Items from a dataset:
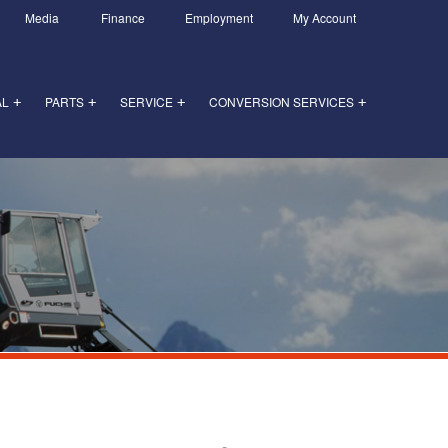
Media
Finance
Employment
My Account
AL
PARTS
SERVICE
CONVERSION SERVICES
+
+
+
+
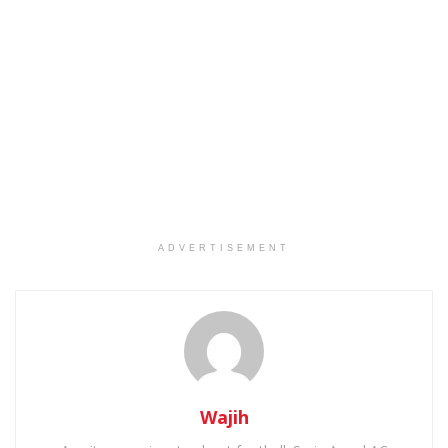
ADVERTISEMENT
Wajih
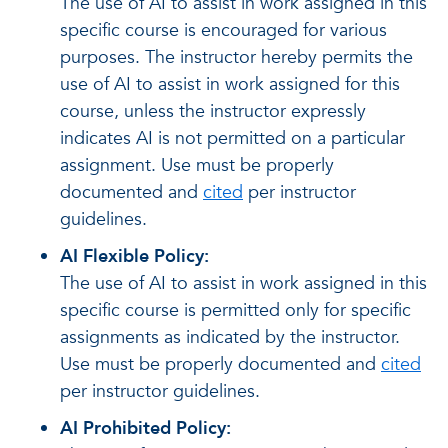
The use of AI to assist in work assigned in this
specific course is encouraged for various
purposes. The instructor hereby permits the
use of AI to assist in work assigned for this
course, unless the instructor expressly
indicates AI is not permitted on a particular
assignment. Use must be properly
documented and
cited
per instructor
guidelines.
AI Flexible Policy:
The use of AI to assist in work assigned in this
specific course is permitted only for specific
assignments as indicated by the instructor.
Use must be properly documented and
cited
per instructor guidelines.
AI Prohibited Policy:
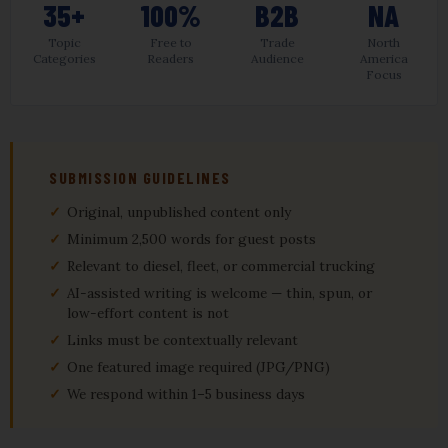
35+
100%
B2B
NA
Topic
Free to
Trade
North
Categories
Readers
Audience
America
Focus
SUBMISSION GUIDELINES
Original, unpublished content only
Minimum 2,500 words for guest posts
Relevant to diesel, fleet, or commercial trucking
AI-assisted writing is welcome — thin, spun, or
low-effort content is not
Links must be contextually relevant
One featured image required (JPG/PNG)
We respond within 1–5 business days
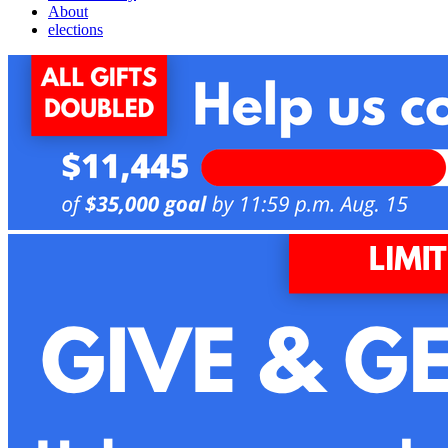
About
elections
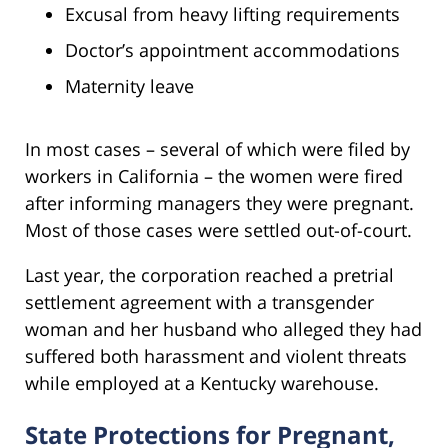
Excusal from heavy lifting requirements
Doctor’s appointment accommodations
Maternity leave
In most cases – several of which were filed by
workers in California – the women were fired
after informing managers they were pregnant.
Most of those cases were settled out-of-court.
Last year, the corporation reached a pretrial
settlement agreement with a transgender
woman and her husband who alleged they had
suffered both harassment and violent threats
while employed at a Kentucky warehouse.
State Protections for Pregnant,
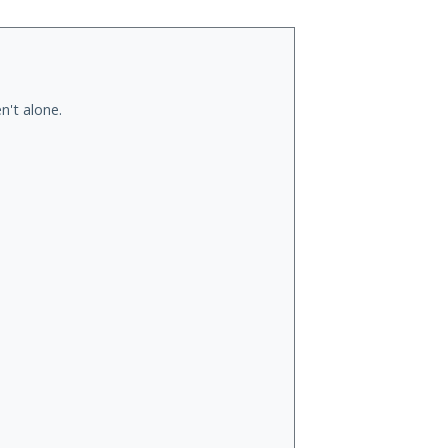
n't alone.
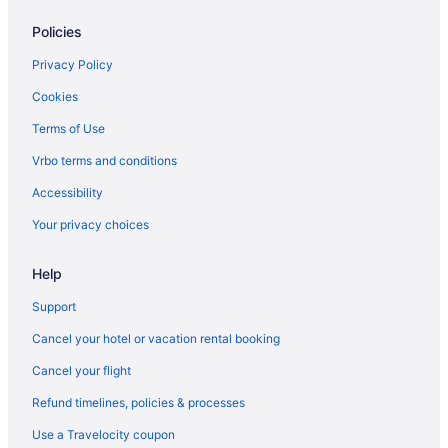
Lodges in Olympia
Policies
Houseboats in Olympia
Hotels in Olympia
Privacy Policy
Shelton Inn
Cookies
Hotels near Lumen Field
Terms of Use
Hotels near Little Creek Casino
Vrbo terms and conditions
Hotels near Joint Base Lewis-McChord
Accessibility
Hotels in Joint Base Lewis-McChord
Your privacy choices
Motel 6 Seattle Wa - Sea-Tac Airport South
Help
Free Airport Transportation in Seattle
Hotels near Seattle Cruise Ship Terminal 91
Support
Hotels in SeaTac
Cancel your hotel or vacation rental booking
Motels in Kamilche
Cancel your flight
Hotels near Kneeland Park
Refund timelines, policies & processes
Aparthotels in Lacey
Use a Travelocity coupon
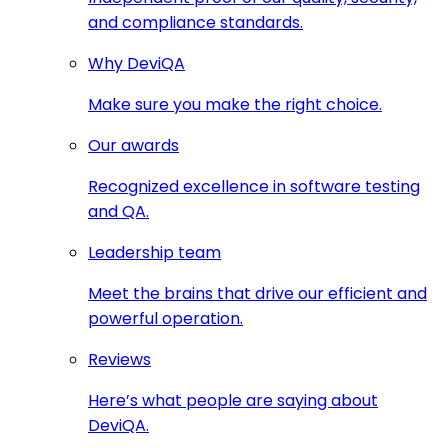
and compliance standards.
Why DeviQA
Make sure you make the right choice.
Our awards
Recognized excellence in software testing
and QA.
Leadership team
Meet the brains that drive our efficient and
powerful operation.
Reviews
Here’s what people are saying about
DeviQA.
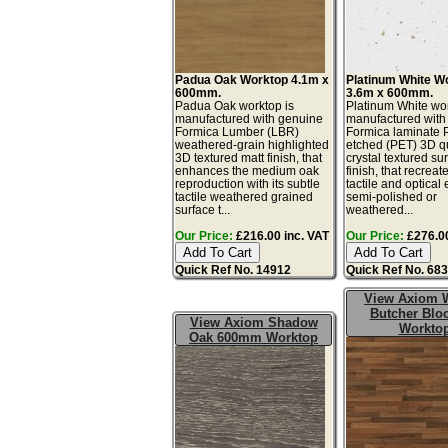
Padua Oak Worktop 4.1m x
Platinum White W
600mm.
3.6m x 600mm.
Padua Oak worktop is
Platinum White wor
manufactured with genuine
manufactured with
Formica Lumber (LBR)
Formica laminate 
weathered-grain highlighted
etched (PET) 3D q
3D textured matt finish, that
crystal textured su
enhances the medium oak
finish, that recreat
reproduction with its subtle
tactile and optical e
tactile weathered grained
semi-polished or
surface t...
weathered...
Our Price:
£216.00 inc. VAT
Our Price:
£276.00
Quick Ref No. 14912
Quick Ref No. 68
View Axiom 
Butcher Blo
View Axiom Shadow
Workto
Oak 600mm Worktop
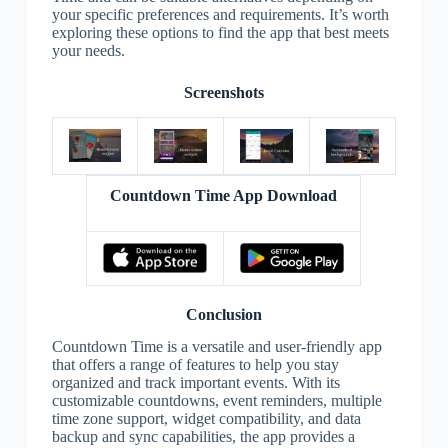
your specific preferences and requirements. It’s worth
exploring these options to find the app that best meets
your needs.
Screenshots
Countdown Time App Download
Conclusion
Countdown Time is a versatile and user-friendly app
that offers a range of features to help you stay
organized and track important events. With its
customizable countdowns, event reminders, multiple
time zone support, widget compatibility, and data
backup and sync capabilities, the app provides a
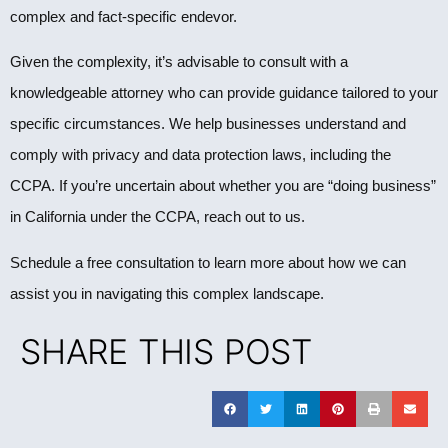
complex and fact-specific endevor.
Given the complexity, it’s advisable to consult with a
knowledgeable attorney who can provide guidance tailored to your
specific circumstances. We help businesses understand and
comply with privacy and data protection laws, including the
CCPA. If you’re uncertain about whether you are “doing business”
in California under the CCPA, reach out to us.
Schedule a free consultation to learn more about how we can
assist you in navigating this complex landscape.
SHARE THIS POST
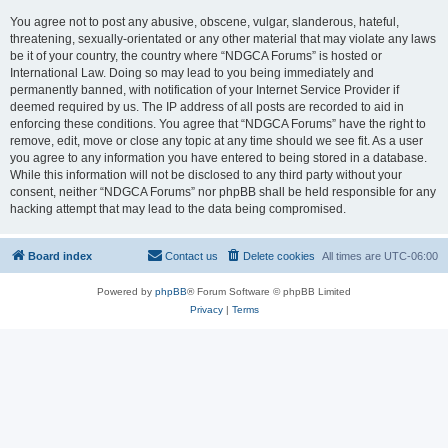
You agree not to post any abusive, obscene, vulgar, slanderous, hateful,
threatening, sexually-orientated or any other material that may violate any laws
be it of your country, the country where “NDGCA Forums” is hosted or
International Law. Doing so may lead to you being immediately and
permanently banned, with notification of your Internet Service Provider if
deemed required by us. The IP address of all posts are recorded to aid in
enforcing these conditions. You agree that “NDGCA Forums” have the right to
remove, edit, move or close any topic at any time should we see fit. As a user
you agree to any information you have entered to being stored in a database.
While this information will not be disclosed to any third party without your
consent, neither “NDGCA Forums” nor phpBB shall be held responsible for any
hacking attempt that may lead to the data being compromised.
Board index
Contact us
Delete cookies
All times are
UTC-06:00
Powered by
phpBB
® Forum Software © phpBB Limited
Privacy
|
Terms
* * *
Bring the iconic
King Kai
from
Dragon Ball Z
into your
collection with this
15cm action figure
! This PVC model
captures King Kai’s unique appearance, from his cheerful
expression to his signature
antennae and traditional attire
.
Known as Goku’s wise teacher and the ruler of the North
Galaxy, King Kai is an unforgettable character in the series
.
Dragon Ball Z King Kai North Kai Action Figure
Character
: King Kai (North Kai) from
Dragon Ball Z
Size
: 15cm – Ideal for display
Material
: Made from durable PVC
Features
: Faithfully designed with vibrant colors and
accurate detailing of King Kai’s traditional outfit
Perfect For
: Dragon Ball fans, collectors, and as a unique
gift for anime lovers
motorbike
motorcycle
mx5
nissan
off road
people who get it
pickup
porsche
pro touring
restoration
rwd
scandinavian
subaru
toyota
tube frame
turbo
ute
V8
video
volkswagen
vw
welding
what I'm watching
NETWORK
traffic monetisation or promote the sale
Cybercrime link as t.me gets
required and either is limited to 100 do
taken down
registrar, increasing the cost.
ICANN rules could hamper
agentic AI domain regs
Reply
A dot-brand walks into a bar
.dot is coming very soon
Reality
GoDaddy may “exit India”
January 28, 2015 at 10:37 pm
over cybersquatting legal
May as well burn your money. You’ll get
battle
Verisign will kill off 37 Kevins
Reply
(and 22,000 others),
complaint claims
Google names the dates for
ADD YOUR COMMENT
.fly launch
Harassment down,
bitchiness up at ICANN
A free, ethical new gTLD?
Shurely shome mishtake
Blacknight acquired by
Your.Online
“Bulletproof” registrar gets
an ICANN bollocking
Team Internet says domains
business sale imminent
==
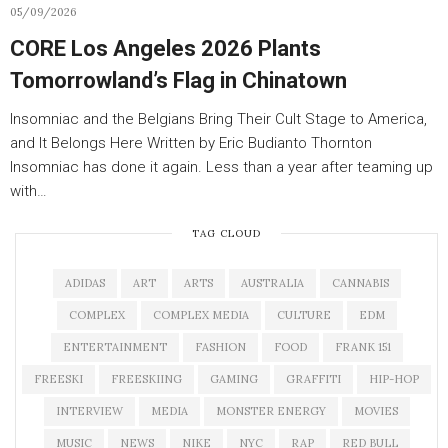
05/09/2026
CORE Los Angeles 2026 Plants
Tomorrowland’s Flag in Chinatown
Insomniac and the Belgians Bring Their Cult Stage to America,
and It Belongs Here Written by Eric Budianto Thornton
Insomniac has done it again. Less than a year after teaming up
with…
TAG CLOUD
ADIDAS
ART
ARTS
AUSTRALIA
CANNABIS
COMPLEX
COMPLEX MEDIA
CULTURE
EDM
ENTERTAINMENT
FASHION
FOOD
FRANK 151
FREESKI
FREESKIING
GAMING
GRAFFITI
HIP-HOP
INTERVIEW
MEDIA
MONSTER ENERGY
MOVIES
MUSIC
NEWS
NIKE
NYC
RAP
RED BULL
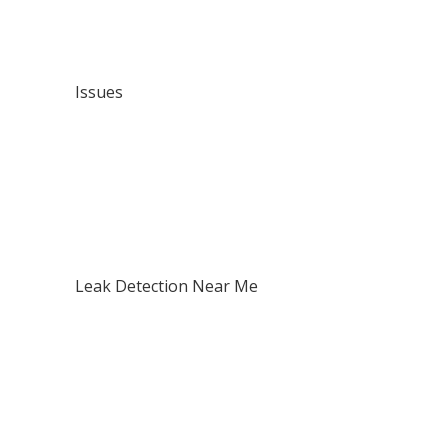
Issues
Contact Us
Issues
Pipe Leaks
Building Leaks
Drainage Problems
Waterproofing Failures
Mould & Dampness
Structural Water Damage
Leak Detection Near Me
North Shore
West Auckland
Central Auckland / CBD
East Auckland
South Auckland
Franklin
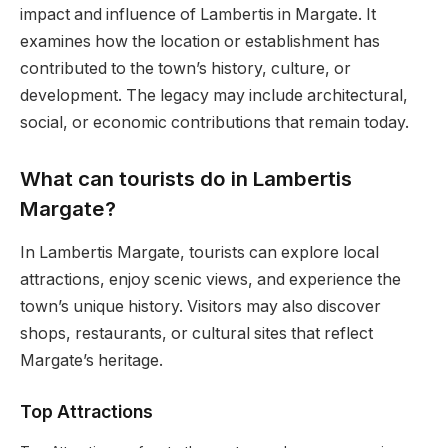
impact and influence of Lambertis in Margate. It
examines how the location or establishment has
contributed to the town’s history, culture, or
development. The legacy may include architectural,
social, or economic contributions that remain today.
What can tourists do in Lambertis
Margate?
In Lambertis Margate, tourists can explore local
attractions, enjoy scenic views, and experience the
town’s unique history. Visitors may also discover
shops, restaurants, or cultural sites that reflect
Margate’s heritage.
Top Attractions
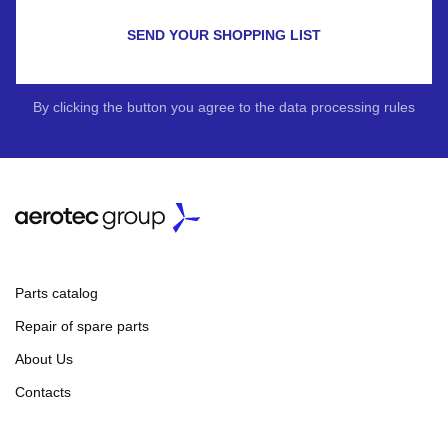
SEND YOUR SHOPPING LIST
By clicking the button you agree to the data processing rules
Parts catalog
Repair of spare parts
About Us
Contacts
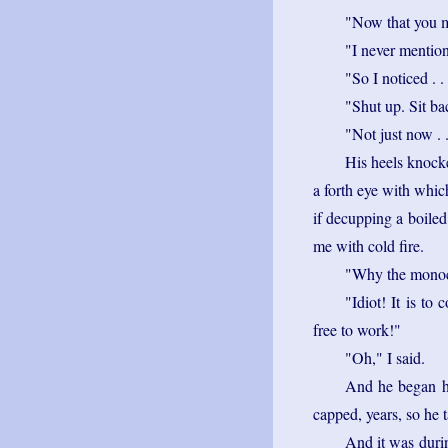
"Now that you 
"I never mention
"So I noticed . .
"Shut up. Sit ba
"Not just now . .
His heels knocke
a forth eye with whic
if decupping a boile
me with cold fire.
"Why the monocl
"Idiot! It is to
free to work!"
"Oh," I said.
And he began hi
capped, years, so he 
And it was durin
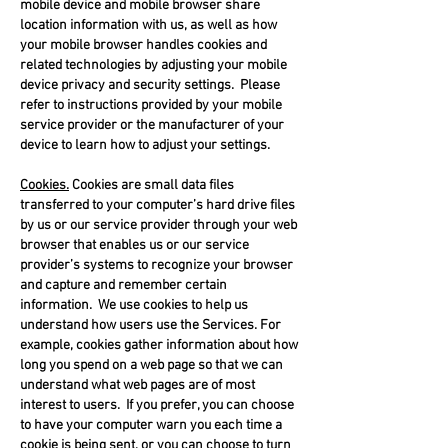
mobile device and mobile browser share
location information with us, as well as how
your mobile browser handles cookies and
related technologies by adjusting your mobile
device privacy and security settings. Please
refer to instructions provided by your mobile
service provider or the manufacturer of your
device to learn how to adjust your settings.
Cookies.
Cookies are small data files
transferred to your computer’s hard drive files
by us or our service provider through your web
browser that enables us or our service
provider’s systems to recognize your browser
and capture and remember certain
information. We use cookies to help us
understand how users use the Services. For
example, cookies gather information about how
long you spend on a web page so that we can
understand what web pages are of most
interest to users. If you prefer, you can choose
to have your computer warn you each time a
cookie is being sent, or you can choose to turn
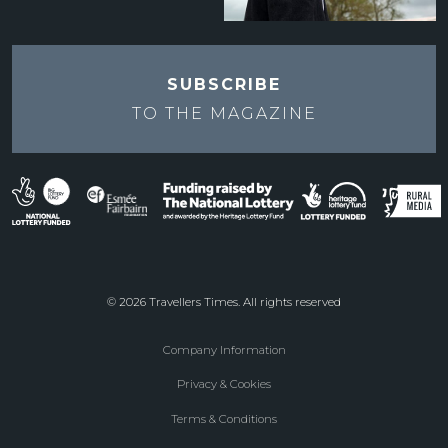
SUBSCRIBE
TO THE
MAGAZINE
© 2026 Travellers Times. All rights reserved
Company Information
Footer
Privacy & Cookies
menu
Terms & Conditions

Work instructions -> The word "manufactured" may occur in lines of the data above; say how many lines hold it, giving only the number.

Answer space -> 2